Assignment: Exactly repeat all the records below, omitting the images they hold.

---

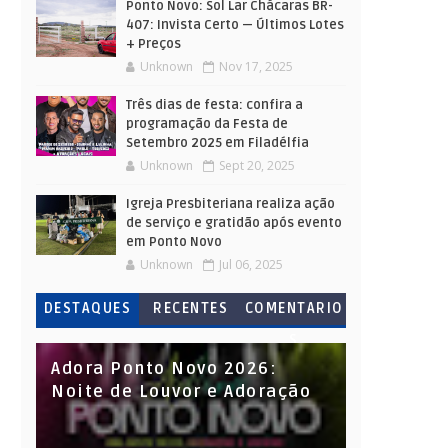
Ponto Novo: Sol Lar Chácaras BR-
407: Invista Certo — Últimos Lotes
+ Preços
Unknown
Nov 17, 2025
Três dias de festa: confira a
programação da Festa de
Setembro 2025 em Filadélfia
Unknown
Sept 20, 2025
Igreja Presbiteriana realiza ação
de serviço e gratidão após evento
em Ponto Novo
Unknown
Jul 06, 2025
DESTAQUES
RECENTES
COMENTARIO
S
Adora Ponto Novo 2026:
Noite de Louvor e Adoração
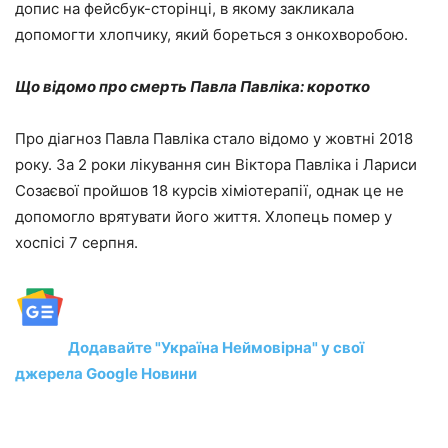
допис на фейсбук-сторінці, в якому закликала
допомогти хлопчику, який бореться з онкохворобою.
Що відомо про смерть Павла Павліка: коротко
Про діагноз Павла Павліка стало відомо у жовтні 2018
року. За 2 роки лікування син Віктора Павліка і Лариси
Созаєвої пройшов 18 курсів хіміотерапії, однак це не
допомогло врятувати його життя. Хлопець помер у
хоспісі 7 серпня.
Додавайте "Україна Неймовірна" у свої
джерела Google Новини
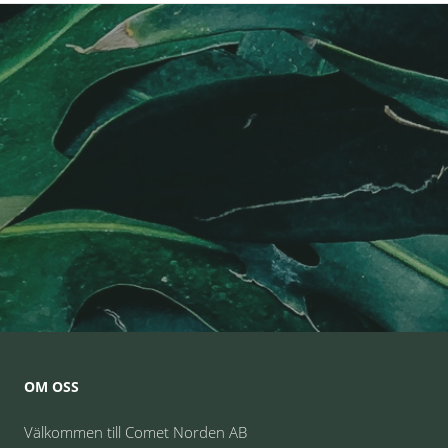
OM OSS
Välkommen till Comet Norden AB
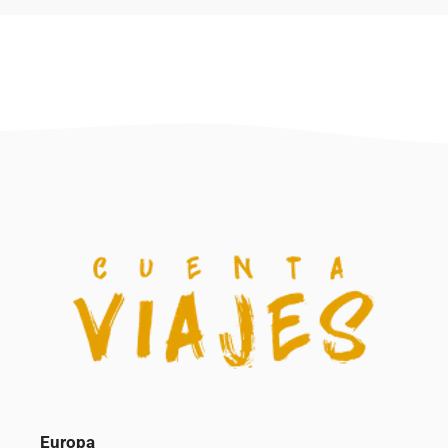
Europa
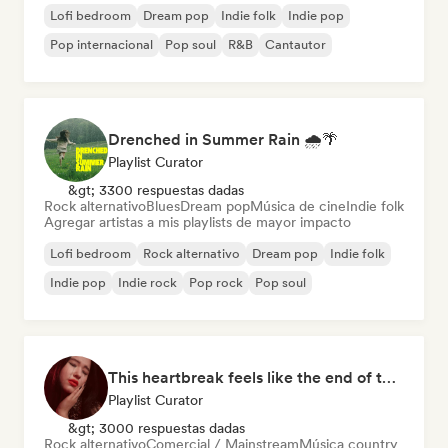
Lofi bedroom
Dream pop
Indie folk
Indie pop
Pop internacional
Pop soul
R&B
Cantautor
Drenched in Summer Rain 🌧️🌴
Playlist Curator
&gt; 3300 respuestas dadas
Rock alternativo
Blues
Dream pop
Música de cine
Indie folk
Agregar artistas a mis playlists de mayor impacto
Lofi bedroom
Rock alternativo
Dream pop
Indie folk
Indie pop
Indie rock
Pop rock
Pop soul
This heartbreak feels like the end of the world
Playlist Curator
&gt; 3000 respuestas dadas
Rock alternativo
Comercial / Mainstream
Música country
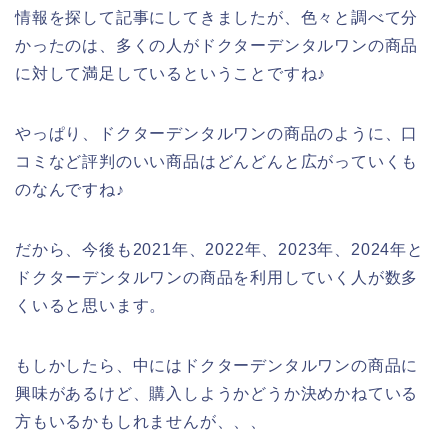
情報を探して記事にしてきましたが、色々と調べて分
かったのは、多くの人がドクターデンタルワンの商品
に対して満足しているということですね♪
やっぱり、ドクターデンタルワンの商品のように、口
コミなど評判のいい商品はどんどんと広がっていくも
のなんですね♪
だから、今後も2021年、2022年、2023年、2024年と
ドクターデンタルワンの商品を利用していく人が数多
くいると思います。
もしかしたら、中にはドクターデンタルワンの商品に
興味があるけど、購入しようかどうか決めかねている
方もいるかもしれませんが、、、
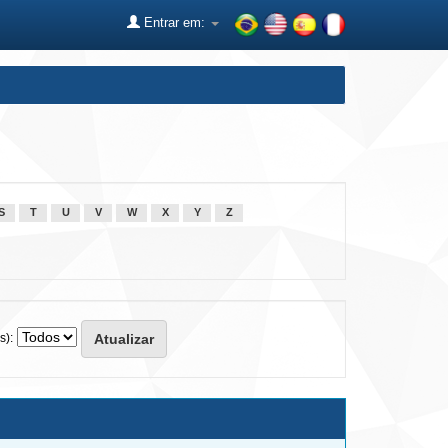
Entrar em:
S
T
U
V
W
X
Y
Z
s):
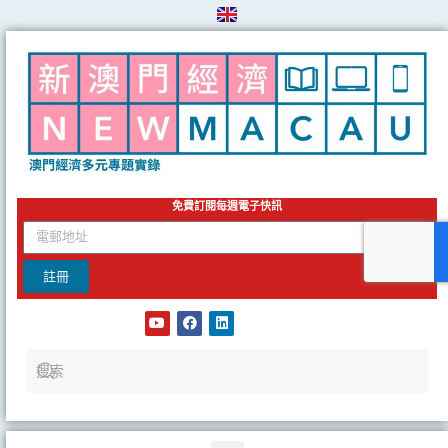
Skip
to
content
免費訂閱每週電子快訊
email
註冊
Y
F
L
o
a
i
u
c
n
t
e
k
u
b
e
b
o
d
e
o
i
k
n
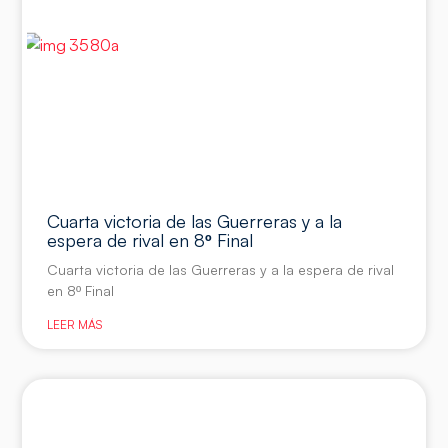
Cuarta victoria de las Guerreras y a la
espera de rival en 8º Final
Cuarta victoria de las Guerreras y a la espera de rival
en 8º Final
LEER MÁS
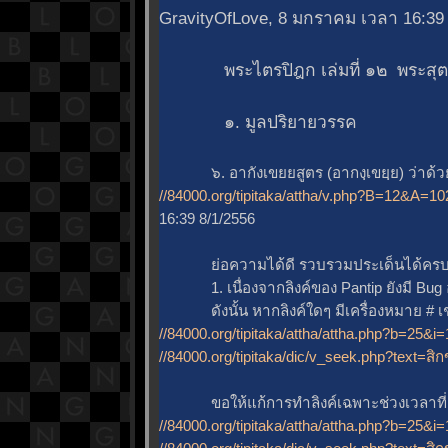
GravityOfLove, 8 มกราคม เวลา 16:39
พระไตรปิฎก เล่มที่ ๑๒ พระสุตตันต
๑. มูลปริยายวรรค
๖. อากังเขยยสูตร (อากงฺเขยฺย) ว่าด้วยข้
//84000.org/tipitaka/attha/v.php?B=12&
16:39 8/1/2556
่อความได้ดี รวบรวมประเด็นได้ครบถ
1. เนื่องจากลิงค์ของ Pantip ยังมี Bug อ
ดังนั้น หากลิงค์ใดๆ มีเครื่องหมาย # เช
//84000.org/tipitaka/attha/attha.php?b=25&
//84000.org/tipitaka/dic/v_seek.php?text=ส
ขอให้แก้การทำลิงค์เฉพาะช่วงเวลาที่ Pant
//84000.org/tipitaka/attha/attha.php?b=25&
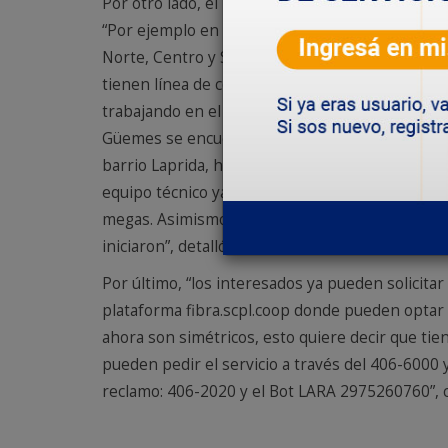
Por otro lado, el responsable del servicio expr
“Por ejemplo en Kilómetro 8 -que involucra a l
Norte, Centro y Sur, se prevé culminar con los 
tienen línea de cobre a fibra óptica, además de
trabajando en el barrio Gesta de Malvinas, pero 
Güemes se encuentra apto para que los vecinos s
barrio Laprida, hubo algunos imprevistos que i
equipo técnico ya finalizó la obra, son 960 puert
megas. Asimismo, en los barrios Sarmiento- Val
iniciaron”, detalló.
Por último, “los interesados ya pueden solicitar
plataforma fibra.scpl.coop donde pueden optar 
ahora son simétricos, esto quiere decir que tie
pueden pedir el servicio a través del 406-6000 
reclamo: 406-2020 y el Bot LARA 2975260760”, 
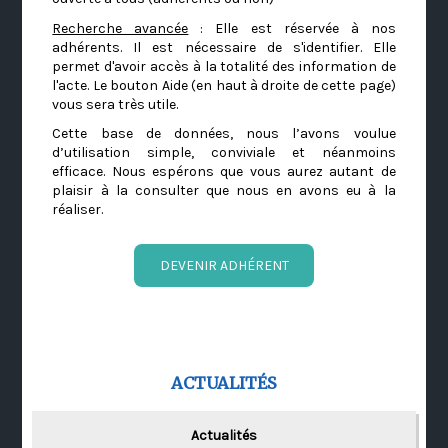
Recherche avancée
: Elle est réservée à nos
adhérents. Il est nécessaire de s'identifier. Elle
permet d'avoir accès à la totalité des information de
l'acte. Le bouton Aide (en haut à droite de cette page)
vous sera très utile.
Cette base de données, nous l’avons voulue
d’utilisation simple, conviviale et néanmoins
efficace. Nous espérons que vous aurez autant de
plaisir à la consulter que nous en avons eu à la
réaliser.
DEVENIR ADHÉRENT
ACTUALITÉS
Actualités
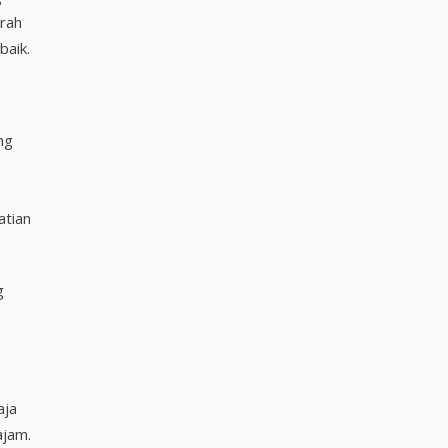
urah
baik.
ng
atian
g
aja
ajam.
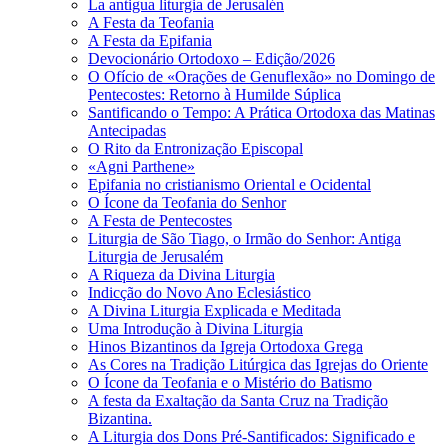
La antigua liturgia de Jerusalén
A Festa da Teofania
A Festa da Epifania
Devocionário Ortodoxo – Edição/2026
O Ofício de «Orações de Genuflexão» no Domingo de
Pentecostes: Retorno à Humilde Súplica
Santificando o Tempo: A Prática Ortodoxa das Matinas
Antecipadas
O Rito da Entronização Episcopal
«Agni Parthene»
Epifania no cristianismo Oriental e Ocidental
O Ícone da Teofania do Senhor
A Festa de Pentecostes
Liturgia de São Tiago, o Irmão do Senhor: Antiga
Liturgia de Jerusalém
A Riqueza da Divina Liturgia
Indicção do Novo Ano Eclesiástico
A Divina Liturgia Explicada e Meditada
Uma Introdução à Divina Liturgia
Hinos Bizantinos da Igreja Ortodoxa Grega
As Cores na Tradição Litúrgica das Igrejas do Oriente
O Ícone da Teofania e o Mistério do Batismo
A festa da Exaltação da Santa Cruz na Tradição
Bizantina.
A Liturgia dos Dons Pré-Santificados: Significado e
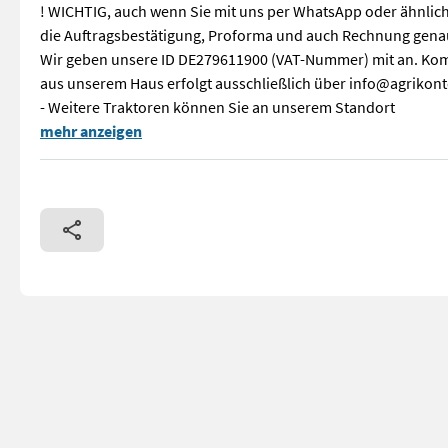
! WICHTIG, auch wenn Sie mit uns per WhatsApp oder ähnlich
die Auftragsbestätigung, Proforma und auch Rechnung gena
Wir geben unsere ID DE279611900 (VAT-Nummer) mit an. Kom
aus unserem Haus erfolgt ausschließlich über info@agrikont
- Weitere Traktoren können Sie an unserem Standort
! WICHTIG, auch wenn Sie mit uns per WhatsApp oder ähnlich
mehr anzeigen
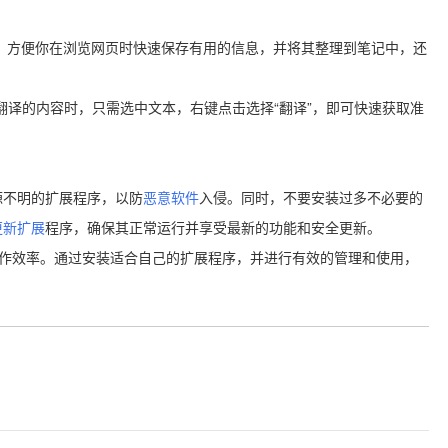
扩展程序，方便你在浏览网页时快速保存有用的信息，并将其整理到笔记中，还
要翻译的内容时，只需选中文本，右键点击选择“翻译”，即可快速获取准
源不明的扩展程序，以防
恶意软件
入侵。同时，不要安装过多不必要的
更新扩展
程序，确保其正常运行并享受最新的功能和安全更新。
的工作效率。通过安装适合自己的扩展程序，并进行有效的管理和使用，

---

Result of this exercise:
Ponto Novo: Sol Lar Chácaras BR-
407: Invista Certo — Últimos Lotes
+ Preços
Unknown
Nov 17, 2025
Três dias de festa: confira a
programação da Festa de
Setembro 2025 em Filadélfia
Unknown
Sept 20, 2025
Igreja Presbiteriana realiza ação
de serviço e gratidão após evento
em Ponto Novo
Unknown
Jul 06, 2025
DESTAQUES
RECENTES
COMENTARIO
S
Adora Ponto Novo 2026:
Noite de Louvor e Adoração
допис на фейсбук-сторінці, в якому закликала
допомогти хлопчику, який бореться з онкохворобою.
Що відомо про смерть Павла Павліка: коротко
Про діагноз Павла Павліка стало відомо у жовтні 2018
року. За 2 роки лікування син Віктора Павліка і Лариси
Созаєвої пройшов 18 курсів хіміотерапії, однак це не
допомогло врятувати його життя. Хлопець помер у
хоспісі 7 серпня.
Додавайте "Україна Неймовірна" у свої
джерела Google Новини
OM OSS
Välkommen till Comet Norden AB
Europa
Lofi bedroom
Dream pop
Indie folk
Indie pop
Pop internacional
Pop soul
R&B
Cantautor
Drenched in Summer Rain 🌧️🌴
Playlist Curator
&gt; 3300 respuestas dadas
Rock alternativo
Blues
Dream pop
Música de cine
Indie folk
Agregar artistas a mis playlists de mayor impacto
Lofi bedroom
Rock alternativo
Dream pop
Indie folk
Indie pop
Indie rock
Pop rock
Pop soul
This heartbreak feels like the end of the world
Playlist Curator
&gt; 3000 respuestas dadas
Rock alternativo
Comercial / Mainstream
Música country
情報を探して記事にしてきましたが、色々と調べて分
かったのは、多くの人がドクターデンタルワンの商品
に対して満足しているということですね♪
やっぱり、ドクターデンタルワンの商品のように、口
コミなど評判のいい商品はどんどんと広がっていくも
のなんですね♪
だから、今後も2021年、2022年、2023年、2024年と
ドクターデンタルワンの商品を利用していく人が数多
くいると思います。
もしかしたら、中にはドクターデンタルワンの商品に
興味があるけど、購入しようかどうか決めかねている
方もいるかもしれませんが、、、
Entrar em:
S
T
U
V
W
X
Y
Z
s):
Skip
to
content
免費訂閱每週電子快訊
email
註冊
Y
F
L
o
a
i
u
c
n
t
e
k
u
b
e
b
o
d
e
o
i
k
n
Cuarta victoria de las Guerreras y a la
espera de rival en 8º Final
Cuarta victoria de las Guerreras y a la espera de rival
en 8º Final
LEER MÁS
GravityOfLove, 8 มกราคม เวลา 16:39
พระไตรปิฎก เล่มที่ ๑๒ พระสุตตันต
๑. มูลปริยายวรรค
๖. อากังเขยยสูตร (อากงฺเขยฺย) ว่าด้วยข้
//84000.org/tipitaka/attha/v.php?B=12&
16:39 8/1/2556
่อความได้ดี รวบรวมประเด็นได้ครบถ
1. เนื่องจากลิงค์ของ Pantip ยังมี Bug อ
ดังนั้น หากลิงค์ใดๆ มีเครื่องหมาย # เช
//84000.org/tipitaka/attha/attha.php?b=25&
//84000.org/tipitaka/dic/v_seek.php?text=ส
ขอให้แก้การทำลิงค์เฉพาะช่วงเวลาที่ Pant
//84000.org/tipitaka/attha/attha.php?b=25&
Por otro lado, el responsable del servicio expr
“Por ejemplo en Kilómetro 8 -que involucra a l
Norte, Centro y Sur, se prevé culminar con los 
tienen línea de cobre a fibra óptica, además de
trabajando en el barrio Gesta de Malvinas, pero 
Güemes se encuentra apto para que los vecinos s
barrio Laprida, hubo algunos imprevistos que i
equipo técnico ya finalizó la obra, son 960 puert
megas. Asimismo, en los barrios Sarmiento- Val
iniciaron”, detalló.
Por último, “los interesados ya pueden solicitar
plataforma fibra.scpl.coop donde pueden optar 
ahora son simétricos, esto quiere decir que tie
pueden pedir el servicio a través del 406-6000 
reclamo: 406-2020 y el Bot LARA 2975260760”, 
Recherche avancée
: Elle est réservée à nos
adhérents. Il est nécessaire de s'identifier. Elle
permet d'avoir accès à la totalité des information de
l'acte. Le bouton Aide (en haut à droite de cette page)
vous sera très utile.
Cette base de données, nous l’avons voulue
d’utilisation simple, conviviale et néanmoins
efficace. Nous espérons que vous aurez autant de
plaisir à la consulter que nous en avons eu à la
réaliser.
DEVENIR ADHÉRENT
ACTUALITÉS
Actualités
urah
baik.
ng
atian
g
aja
ajam.
La antigua liturgia de Jerusalén
A Festa da Teofania
A Festa da Epifania
Devocionário Ortodoxo – Edição/2026
O Ofício de «Orações de Genuflexão» no Domingo de
Pentecostes: Retorno à Humilde Súplica
Santificando o Tempo: A Prática Ortodoxa das Matinas
Antecipadas
O Rito da Entronização Episcopal
«Agni Parthene»
Epifania no cristianismo Oriental e Ocidental
O Ícone da Teofania do Senhor
A Festa de Pentecostes
Liturgia de São Tiago, o Irmão do Senhor: Antiga
Liturgia de Jerusalém
A Riqueza da Divina Liturgia
Indicção do Novo Ano Eclesiástico
A Divina Liturgia Explicada e Meditada
Uma Introdução à Divina Liturgia
Hinos Bizantinos da Igreja Ortodoxa Grega
As Cores na Tradição Litúrgica das Igrejas do Oriente
O Ícone da Teofania e o Mistério do Batismo
A festa da Exaltação da Santa Cruz na Tradição
Bizantina.
A Liturgia dos Dons Pré-Santificados: Significado e
! WICHTIG, auch wenn Sie mit uns per WhatsApp oder ähnlich
die Auftragsbestätigung, Proforma und auch Rechnung gena
Wir geben unsere ID DE279611900 (VAT-Nummer) mit an. Kom
aus unserem Haus erfolgt ausschließlich über info@agrikont
- Weitere Traktoren können Sie an unserem Standort
! WICHTIG, auch wenn Sie mit uns per WhatsApp oder ähnlich
mehr anzeigen
扩展程序，方便你在浏览网页时快速保存有用的信息，并将其整理到笔记中，还
要翻译的内容时，只需选中文本，右键点击选择“翻译”，即可快速获取准
源不明的扩展程序，以防
恶意软件
入侵。同时，不要安装过多不必要的
更新扩展
程序，确保其正常运行并享受最新的功能和安全更新。
的工作效率。通过安装适合自己的扩展程序，并进行有效的管理和使用，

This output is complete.